S’il résulte de la note explicative de situation jointe à la déclaration de surendettement que Mme [O] [Q] a déclaré avoir rencontré des difficultés pour payer son loyer suite à la perte de son emploi en juillet 2023, il ressort de la fiche d’étude de candidature en date du 14 décembre 2023 produite par la société [7] que les revenus mensuels de la débitrice s’élevaient à cette date à 3.450 euros, que la locataire n’a pas honoré ses engagements dès la prise à bail, alors pourtant que ses ressources lui permettaient d’honorer presque intégralement son loyer courant au moins jusqu’au mois de décembre 2024, date du dépôt de la nouvelle demande de surendettement, puis partiellement à compter de cette date, ce qu’elle n’a pas fait alors que la société [7] est un créancier prioritaire.
La débitrice n’a donc manifesté aucun effort pour limiter son endettement en reprenant le paiement régulier du loyer courant ou a minima en effectuant des règlements partiels auprès de son bailleur, ces éléments caractérisant sa mauvaise foi.
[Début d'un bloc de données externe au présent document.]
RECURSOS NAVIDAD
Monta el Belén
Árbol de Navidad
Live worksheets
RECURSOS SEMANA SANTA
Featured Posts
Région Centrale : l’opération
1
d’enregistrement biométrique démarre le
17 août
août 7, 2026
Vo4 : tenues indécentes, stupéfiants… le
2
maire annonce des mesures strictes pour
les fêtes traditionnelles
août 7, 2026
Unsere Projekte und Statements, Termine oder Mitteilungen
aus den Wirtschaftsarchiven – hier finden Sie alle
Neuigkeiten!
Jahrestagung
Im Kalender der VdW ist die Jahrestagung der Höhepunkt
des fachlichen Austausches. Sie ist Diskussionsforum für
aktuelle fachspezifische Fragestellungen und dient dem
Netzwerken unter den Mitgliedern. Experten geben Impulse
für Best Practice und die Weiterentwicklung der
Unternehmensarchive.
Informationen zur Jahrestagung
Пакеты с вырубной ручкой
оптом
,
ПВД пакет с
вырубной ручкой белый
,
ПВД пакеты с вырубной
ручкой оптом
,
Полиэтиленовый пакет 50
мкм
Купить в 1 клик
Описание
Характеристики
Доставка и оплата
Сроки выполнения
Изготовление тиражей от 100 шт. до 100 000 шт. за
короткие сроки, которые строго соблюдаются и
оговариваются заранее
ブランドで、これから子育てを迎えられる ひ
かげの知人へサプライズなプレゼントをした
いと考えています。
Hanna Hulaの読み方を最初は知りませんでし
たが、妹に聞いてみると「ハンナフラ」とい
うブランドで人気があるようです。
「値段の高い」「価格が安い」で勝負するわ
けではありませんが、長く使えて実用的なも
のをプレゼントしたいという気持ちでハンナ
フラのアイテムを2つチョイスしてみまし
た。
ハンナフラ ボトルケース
En outre, il est établi par les pièces du dossier relatives à la précédente procédure de surendettement et par les attestations de paiement de la [8] du Nord en date du 5 novembre 2024 et du 10 juin 2025 que Mme [O] [Q] a perçu l’allocation de logement d’un montant initial de 417 euros pendant plusieurs mois sans la reverser à sa bailleresse, et ce au moins depuis avril 2024 (date du dépôt de la première demande de surendettement) jusqu’au mois de mai 2025, date à compter de laquelle l’allocation de logement d’un montant de 487 euros a été versée directement à la société [7].
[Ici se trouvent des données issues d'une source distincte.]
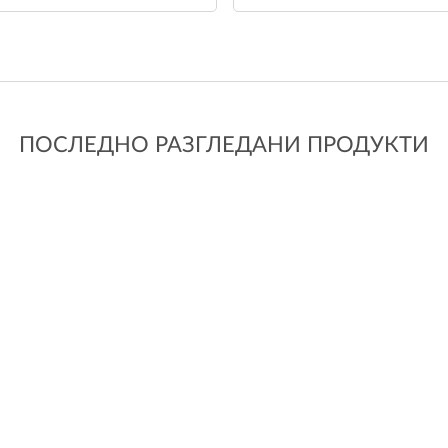
ПОСЛЕДНО РАЗГЛЕДАНИ ПРОДУКТИ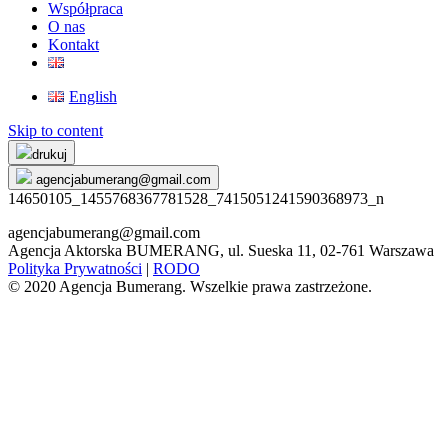
Współpraca
O nas
Kontakt
English
Skip to content
drukuj
agencjabumerang@gmail.com
14650105_1455768367781528_7415051241590368973_n
agencjabumerang@gmail.com
Agencja Aktorska BUMERANG, ul. Sueska 11, 02-761 Warszawa
Polityka Prywatności
|
RODO
© 2020 Agencja Bumerang. Wszelkie prawa zastrzeżone.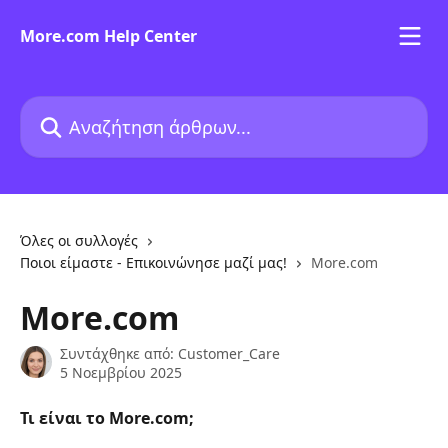
Mετάβαση στο κύριο περιεχόμενο
More.com Help Center
Αναζήτηση άρθρων...
Όλες οι συλλογές
Ποιοι είμαστε - Επικοινώνησε μαζί μας!
More.com
More.com
Συντάχθηκε από:
Customer_Care
5 Νοεμβρίου 2025
Τι είναι το More.com;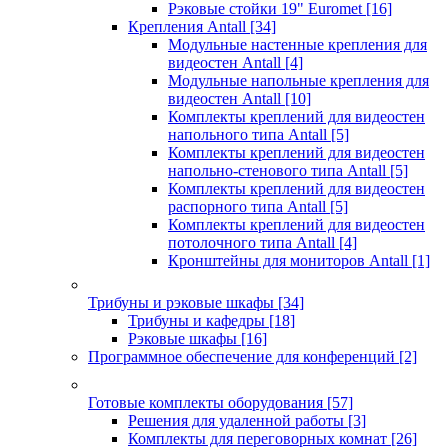
Рэковые стойки 19" Euromet
[16]
Крепления Antall
[34]
Модульные настенные крепления для
видеостен Antall
[4]
Модульные напольные крепления для
видеостен Antall
[10]
Комплекты креплений для видеостен
напольного типа Antall
[5]
Комплекты креплений для видеостен
напольно-стенового типа Antall
[5]
Комплекты креплений для видеостен
распорного типа Antall
[5]
Комплекты креплений для видеостен
потолочного типа Antall
[4]
Кронштейны для мониторов Antall
[1]
Трибуны и рэковые шкафы
[34]
Трибуны и кафедры
[18]
Рэковые шкафы
[16]
Программное обеспечение для конференций
[2]
Готовые комплекты оборудования
[57]
Решения для удаленной работы
[3]
Комплекты для переговорных комнат
[26]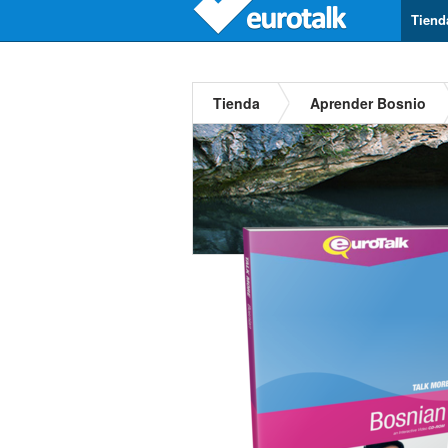
Tiend
Tienda
Aprender Bosnio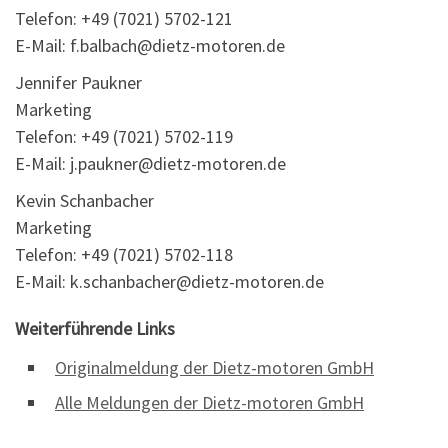
Telefon: +49 (7021) 5702-121
E-Mail: f.balbach@dietz-motoren.de
Jennifer Paukner
Marketing
Telefon: +49 (7021) 5702-119
E-Mail: j.paukner@dietz-motoren.de
Kevin Schanbacher
Marketing
Telefon: +49 (7021) 5702-118
E-Mail: k.schanbacher@dietz-motoren.de
Weiterführende Links
Originalmeldung der Dietz-motoren GmbH
Alle Meldungen der Dietz-motoren GmbH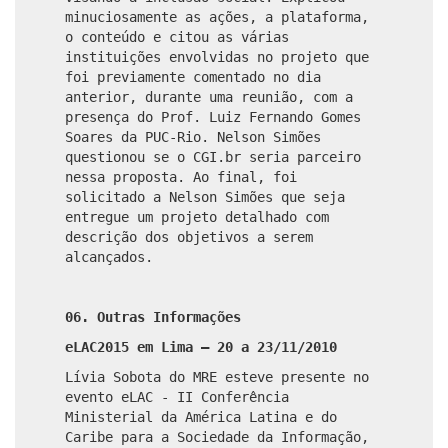
minuciosamente as ações, a plataforma,
o conteúdo e citou as várias
instituições envolvidas no projeto que
foi previamente comentado no dia
anterior, durante uma reunião, com a
presença do Prof. Luiz Fernando Gomes
Soares da PUC-Rio. Nelson Simões
questionou se o CGI.br seria parceiro
nessa proposta. Ao final, foi
solicitado a Nelson Simões que seja
entregue um projeto detalhado com
descrição dos objetivos a serem
alcançados.
06. Outras Informações
eLAC2015 em Lima – 20 a 23/11/2010
Lívia Sobota do MRE esteve presente no
evento eLAC - II Conferência
Ministerial da América Latina e do
Caribe para a Sociedade da Informação,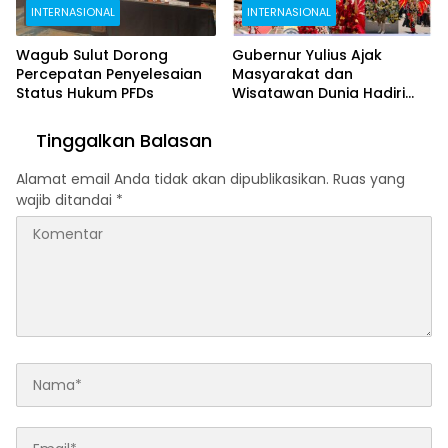
INTERNASIONAL
INTERNASIONAL
Wagub Sulut Dorong
Gubernur Yulius Ajak
Percepatan Penyelesaian
Masyarakat dan
Status Hukum PFDs
Wisatawan Dunia Hadiri
TIFF 2026 di Tomohon
Tinggalkan Balasan
Alamat email Anda tidak akan dipublikasikan.
Ruas yang
wajib ditandai
*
Ainsi, au regard de l’ensemble de ces éléments, Mme [O] [Q], en se maintenant dans les lieux sans aucune contrepartie financière depuis près de dix-huit mois et sans justifier de démarches de relogement, en s’abstenant de payer son loyer courant dès la prise à bail alors que ses ressources lui permettaient à cette date d’honorer cette dépense prioritaire au moins partiellement et en s’abstenant de reverser au bailleur l’allocation de logement pendant près d’un an, a laissé volontairement se constituer puis s’aggraver une dette de loyer, laquelle a un rapport direct avec sa situation de surendettement puisque la dette locative d’un montant actualisé de 15.033,19 euros représente près de 80 % de son passif.
Il convient de considérer que Mme [O] [Q], en ne réglant pas son loyer, ne pouvait ignorer qu’elle aggravait sa situation financière, et qu’elle avait ainsi délibérément aggravé son endettement et fait preuve de mauvaise foi.
Il s’ensuit que Mme [O] [Q] doit être déclarée irrecevable au bénéfice de la procédure de surendettement des particuliers.
PAR CES MOTIFS
Le juge des contentieux de la protection du tribunal judiciaire de Lille, statuant en matière de surendettement, après débats publics, par jugement réputé contradictoire, rendu en premier ressort, par mise à disposition au greffe,
DECLARE recevable et bien fondée la contestation de la société [7],
DECLARE Mme [O] [Q] irrecevable à la procédure de surendettement des particuliers en raison de sa mauvaise foi,
DIT que cette décision sera notifiée par lettre recommandée avec accusé de réception à la débitrice, à ses créanciers, et qu’une copie en sera transmise en lettre simple à la Commission de surendettement du Nord avec le dossier,
LAISSE les dépens à la charge du Trésor Public.